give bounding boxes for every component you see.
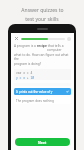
staticText: It prints out the value of y (16, 90, 53, 94)
button[interactable]: Next (15, 138, 70, 146)
button[interactable]: It prints out the value of y (14, 88, 71, 95)
staticText: Next (38, 140, 47, 145)
staticText: The program does nothing (16, 99, 54, 103)
button[interactable]: The program does nothing (14, 97, 71, 104)
staticText: Answer quizzes to (21, 7, 64, 14)
staticText: that tells a computer (47, 44, 71, 52)
staticText: A program is a (14, 44, 37, 48)
staticText: recipe (37, 44, 47, 48)
staticText: var x = 4 (16, 71, 33, 75)
staticText: y = x + 10 (16, 76, 35, 80)
staticText: test your skills (25, 16, 59, 23)
button[interactable]: Profile (67, 37, 71, 41)
button[interactable]: Close (14, 36, 19, 41)
staticText: what to do. How can figure out what the (14, 53, 71, 61)
staticText: program is doing? (14, 62, 42, 66)
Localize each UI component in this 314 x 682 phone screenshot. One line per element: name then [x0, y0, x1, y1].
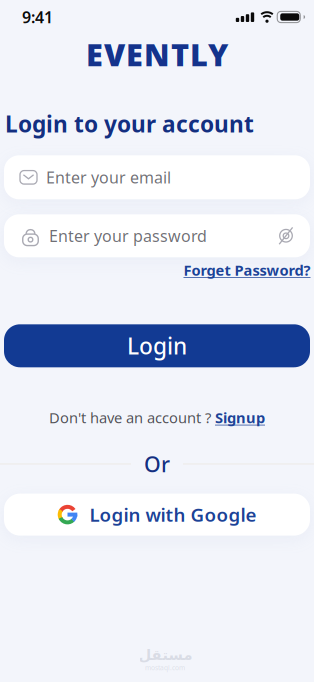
staticText: Forget Password? [184, 260, 310, 280]
button[interactable]: Enter your email [4, 155, 310, 199]
staticText: Login with Google [90, 502, 256, 527]
staticText: Enter your email [46, 167, 171, 188]
staticText: Enter your password [49, 225, 207, 246]
staticText: مستقل [138, 646, 192, 663]
button[interactable]: Login [4, 324, 310, 367]
staticText: Signup [215, 408, 265, 427]
button[interactable]: Signup [215, 408, 265, 427]
staticText: Or [144, 450, 170, 478]
staticText: Login [127, 331, 187, 361]
button[interactable]: Show password [275, 225, 310, 247]
staticText: mostaql.com [145, 663, 185, 672]
staticText: EVENTLY [86, 34, 228, 75]
button[interactable]: Forget Password? [184, 260, 310, 280]
staticText: Don't have an account ? [49, 408, 211, 427]
staticText: 9:41 [22, 6, 53, 28]
button[interactable]: Enter your password [4, 214, 310, 257]
button[interactable]: Login with Google [4, 494, 310, 536]
staticText: Login to your account [5, 109, 254, 139]
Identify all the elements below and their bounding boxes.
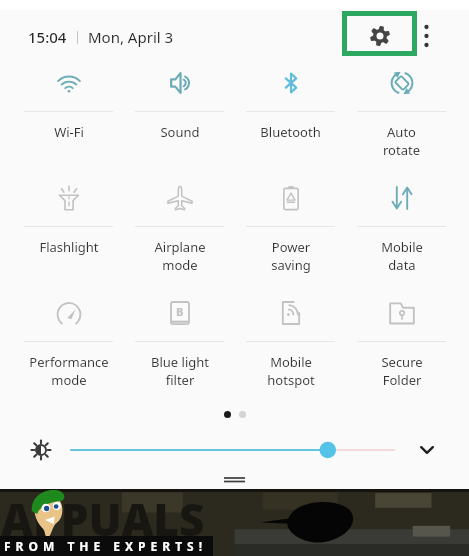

• _Problem_: What is wanted is a word-for-word restatement of the entries, without their images.

• _Reply to the exercise_:
give bounding boxes for every component you see.
staticText: It prints out the value of y (16, 90, 53, 94)
button[interactable]: Next (15, 138, 70, 146)
button[interactable]: It prints out the value of y (14, 88, 71, 95)
staticText: Next (38, 140, 47, 145)
staticText: The program does nothing (16, 99, 54, 103)
button[interactable]: The program does nothing (14, 97, 71, 104)
staticText: Answer quizzes to (21, 7, 64, 14)
staticText: that tells a computer (47, 44, 71, 52)
staticText: A program is a (14, 44, 37, 48)
staticText: recipe (37, 44, 47, 48)
staticText: var x = 4 (16, 71, 33, 75)
staticText: y = x + 10 (16, 76, 35, 80)
staticText: test your skills (25, 16, 59, 23)
button[interactable]: Profile (67, 37, 71, 41)
button[interactable]: Close (14, 36, 19, 41)
staticText: what to do. How can figure out what the (14, 53, 71, 61)
staticText: program is doing? (14, 62, 42, 66)
Localize each UI component in this 314 x 682 phone screenshot. One line per element: name then [x0, y0, x1, y1].
staticText: Forget Password? [184, 260, 310, 280]
button[interactable]: Enter your email [4, 155, 310, 199]
staticText: Login with Google [90, 502, 256, 527]
staticText: Enter your email [46, 167, 171, 188]
staticText: Enter your password [49, 225, 207, 246]
staticText: مستقل [138, 646, 192, 663]
button[interactable]: Login [4, 324, 310, 367]
staticText: Signup [215, 408, 265, 427]
button[interactable]: Signup [215, 408, 265, 427]
staticText: Or [144, 450, 170, 478]
staticText: Login [127, 331, 187, 361]
button[interactable]: Show password [275, 225, 310, 247]
staticText: mostaql.com [145, 663, 185, 672]
staticText: EVENTLY [86, 34, 228, 75]
button[interactable]: Forget Password? [184, 260, 310, 280]
staticText: Don't have an account ? [49, 408, 211, 427]
staticText: 9:41 [22, 6, 53, 28]
button[interactable]: Enter your password [4, 214, 310, 257]
button[interactable]: Login with Google [4, 494, 310, 536]
staticText: Login to your account [5, 109, 254, 139]
Identify all the elements below and their bounding boxes.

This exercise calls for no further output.